The senior lama traditionally most involved in identifying and tutoring a young Dalai Lama is the Panchen Lama. The tenth Panchen Lama died in 1989 and two young men -- one recognized by the Dalai Lama and most Tibetans and another by the Chinese -- carry the title of the 11th.

The "Tibetan" panchen has been in custody since 1995 (for his own protection, says China). "Our Chinese brothers and sisters," explains the Dalai Lama, "have created complications."

China might use both panchens to endorse a pretender to the Dalai Lama's succession.

The only person who might perhaps, in the short term, enjoy a little of the Dalai Lama's prestige among both Tibetans and foreigners, is Ogyen Trinley. He is claimant to the title of 17th Karmapa, the head of one of the main sects of the Kagyud, or "Black Hat" school of Tibetan Buddhism, which in the 17th century lost state power to the dalai lamas' own Gelugpa school.

Ogyen Trinley, recognized by both the Chinese government and the Dalai Lama as the incarnate Karmapa, was born in Tibet, but in 1999 fled to India. Now still only 20, the Karmapa lives in a Dharamsala monastery.

On an October morning, his waiting room is crowded with a tour group from Hong Kong. The karmapas' international following has helped their sect grow rich, and fuelled a power struggle.

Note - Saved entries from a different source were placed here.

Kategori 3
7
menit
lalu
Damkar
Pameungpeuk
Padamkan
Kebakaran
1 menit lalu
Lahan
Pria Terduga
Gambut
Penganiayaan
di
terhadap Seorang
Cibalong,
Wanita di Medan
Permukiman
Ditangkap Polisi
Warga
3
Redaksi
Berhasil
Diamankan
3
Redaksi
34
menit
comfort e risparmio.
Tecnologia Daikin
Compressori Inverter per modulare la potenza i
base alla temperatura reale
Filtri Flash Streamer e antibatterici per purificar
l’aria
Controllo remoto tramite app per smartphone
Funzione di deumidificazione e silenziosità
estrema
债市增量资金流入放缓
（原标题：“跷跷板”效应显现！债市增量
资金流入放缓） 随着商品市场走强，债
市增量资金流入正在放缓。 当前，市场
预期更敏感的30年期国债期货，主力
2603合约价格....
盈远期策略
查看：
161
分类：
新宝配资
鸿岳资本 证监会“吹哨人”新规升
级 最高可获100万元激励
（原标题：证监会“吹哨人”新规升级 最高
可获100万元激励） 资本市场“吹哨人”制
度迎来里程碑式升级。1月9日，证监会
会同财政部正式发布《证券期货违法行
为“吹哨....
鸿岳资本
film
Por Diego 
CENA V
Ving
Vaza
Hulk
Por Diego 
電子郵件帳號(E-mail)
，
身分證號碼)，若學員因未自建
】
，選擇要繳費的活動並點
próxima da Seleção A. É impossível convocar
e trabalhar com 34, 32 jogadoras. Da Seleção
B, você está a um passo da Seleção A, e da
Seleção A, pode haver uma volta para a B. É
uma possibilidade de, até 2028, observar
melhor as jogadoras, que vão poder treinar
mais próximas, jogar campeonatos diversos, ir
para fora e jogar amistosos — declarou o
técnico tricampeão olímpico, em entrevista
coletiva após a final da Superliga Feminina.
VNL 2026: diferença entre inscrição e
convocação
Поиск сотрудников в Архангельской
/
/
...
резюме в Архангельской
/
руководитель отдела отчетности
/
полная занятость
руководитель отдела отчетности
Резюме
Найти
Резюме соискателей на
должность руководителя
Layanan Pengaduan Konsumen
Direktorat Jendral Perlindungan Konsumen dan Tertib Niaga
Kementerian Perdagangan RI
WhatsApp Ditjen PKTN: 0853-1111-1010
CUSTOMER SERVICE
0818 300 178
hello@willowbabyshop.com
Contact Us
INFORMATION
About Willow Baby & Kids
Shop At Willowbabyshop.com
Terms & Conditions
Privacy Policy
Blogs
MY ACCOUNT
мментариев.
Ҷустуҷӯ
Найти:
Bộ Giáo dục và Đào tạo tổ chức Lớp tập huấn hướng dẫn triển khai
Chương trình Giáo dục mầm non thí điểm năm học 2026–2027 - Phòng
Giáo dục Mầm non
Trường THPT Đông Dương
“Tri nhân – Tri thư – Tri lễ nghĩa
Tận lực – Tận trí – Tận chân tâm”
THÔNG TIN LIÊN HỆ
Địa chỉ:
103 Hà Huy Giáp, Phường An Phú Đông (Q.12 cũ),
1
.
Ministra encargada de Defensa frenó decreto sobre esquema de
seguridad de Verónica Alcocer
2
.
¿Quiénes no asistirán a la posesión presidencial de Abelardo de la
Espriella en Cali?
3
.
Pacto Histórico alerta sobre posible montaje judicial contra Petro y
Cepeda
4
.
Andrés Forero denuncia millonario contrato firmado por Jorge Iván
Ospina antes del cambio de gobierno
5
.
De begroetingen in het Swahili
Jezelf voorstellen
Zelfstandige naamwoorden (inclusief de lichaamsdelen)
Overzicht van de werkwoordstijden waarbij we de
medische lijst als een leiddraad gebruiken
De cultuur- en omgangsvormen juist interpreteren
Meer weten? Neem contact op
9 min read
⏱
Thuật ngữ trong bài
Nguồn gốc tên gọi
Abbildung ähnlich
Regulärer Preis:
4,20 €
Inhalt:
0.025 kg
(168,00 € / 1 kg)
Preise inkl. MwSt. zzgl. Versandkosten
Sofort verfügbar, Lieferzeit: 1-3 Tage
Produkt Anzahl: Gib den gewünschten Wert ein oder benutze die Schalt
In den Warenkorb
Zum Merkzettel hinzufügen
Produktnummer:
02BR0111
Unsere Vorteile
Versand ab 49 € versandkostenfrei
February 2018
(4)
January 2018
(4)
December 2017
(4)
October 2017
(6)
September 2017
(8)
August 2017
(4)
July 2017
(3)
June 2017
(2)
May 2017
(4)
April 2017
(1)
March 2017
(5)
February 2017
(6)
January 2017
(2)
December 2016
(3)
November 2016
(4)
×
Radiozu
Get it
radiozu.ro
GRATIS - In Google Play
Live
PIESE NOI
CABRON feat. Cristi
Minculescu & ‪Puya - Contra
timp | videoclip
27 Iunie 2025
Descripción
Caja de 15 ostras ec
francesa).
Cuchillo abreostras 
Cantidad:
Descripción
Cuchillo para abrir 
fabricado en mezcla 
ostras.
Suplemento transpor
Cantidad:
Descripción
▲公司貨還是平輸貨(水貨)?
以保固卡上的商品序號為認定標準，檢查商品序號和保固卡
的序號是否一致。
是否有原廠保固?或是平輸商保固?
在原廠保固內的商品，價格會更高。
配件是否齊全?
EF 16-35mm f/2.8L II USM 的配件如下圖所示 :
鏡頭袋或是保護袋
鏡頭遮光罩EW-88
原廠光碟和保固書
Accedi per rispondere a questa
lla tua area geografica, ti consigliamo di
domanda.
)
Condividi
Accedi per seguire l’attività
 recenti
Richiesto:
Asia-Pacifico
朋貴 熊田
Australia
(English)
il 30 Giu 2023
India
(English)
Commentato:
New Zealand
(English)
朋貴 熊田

The fear that the Dalai Lama's death will be a disaster for the Tibetan cause looks justified.

His fame as a Nobel-prize-winning guru and friend of the stars has produced little concrete benefit: No government recognizes his. But top politicians as well as private citizens are drawn to him.

Because of him, Tibet is sand in the wheels of China's drive to become a respected international citizen. And, under him, India has given Tibetans a home big enough to encompass the dream of cultural survival.

Even critics of Tibetan culture -- with, for example, its mass monasticism, often starting in childhood -- do not want its destruction.

China has apologized for the ravages of the Cultural Revolution of 1966-76 and stresses its newfound respect for Tibetan tradition.

In India, the idea of Tibet as a distinct culture with a vibrant future is kept alive in schools and monasteries.

In Dharamsala, one of several "Tibetan Children's Villages" teaches -- and houses -- more than 1,900 children. Most were born in Tibet. Their parents sent them on the dangerous trek through high passes in the Himalayas, to receive a decent education in India.

Tsultrim Dorgee Chunang, general secretary of the Tibetan Youth Congress (TYC), loyally puts the Dalai Lama's lifespan at 110. Even so, he argues, Tibetans should be preparing for life without him, but are not.

The Dalai Lama himself has, in his way, done his bit to prepare them. He has imposed a sort of democracy. There is a largely elected, 46-member, parliament and, since 2001, a directly elected prime minister.

However, there is something in Chunang's charge that many exiled Tibetans refuse to take responsibility for their own futures because they rely on the Dalai Lama.

The Tibetan Women's Association, for example, went through a protracted debate over its stand on the Dalai Lama's proposal of a "middle way" short of full independence.

The conclusion was to follow the Dalai Lama, whatever his position may be.

The TYC has not dropped the demand for independence, but does not criticize the Dalai Lama. Chunang says it would see autonomy only as a stepping-stone to independence, and that the TYC's commitment to nonviolence might weaken when the Dalai Lama dies.

The railway will make an obvious terrorist target.

This sort of talk allows China, which professes not to understand such differences of opinion, to accuse the Dalai Lama of insincerity.

But it is also why so many Tibetans fear the Dalai Lama's death and urge China to make the most of his willingness to compromise.

The Dalai Lama himself takes encouragement from stirrings of sympathetic interest in Tibet within China, and from his conviction that China's "totalitarian system" will change. "If you look locally, it is almost hopeless," he concedes. "But from a broader perspective, there's hope."

China's continued vilification of the Dalai Lama personally, however, gives little hint of a readiness to treat with him.Rather, it speaks of an aggressive rising power determined the Dalai Lama will die on the wrong side of the mountains, and the wrong side of history.